PROBLEM DETAILS =
Copy each line below that includes "коллекции".

[Extracted page text data]
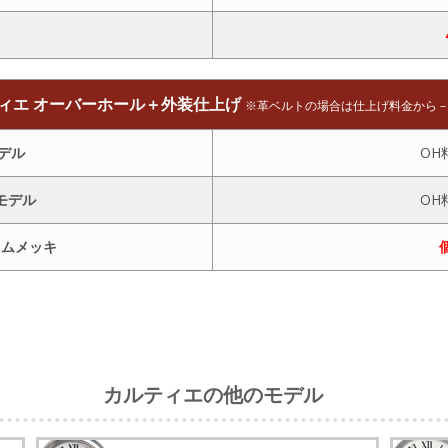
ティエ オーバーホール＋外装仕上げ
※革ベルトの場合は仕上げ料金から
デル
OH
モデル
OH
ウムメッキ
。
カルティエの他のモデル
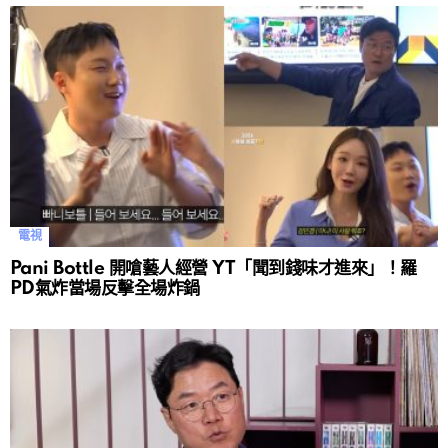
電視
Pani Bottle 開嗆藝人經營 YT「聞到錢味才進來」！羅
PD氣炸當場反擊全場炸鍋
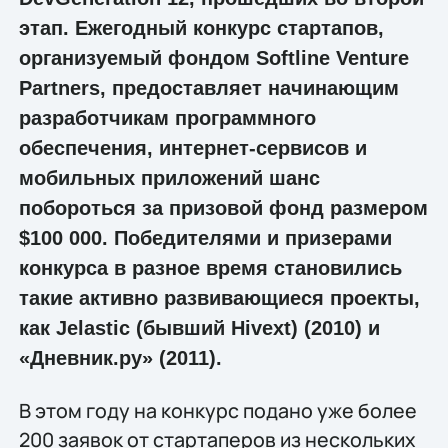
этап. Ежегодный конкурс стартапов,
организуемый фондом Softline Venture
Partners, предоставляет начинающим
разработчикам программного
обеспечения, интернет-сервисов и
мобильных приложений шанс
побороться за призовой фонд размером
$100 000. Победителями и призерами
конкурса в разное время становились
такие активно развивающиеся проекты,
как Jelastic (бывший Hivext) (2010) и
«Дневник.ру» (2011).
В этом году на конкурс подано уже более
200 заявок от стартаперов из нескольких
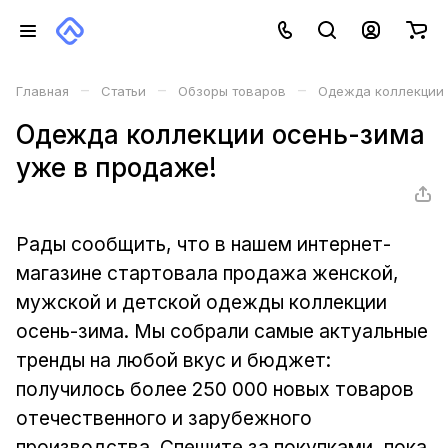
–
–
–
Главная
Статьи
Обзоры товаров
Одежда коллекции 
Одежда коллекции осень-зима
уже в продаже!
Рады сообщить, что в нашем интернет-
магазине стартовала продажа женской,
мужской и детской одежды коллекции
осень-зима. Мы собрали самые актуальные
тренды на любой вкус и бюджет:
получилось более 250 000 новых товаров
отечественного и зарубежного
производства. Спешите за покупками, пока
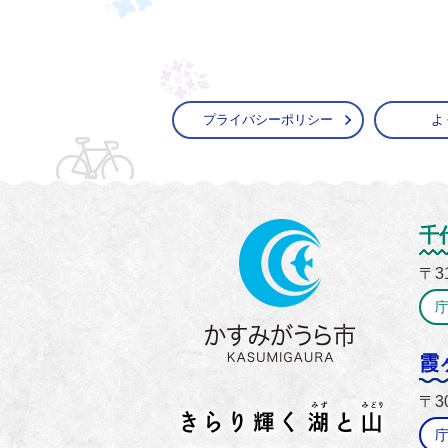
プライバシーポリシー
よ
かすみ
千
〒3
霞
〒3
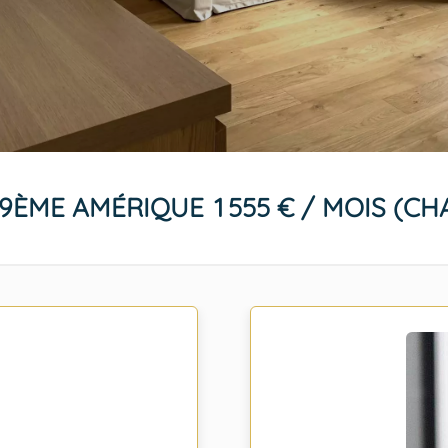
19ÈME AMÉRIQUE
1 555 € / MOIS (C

RESULT FOR THIS EXERCISE =
Одежда коллекции 
Одежда коллекции осень-зима
мужской и детской одежды коллекции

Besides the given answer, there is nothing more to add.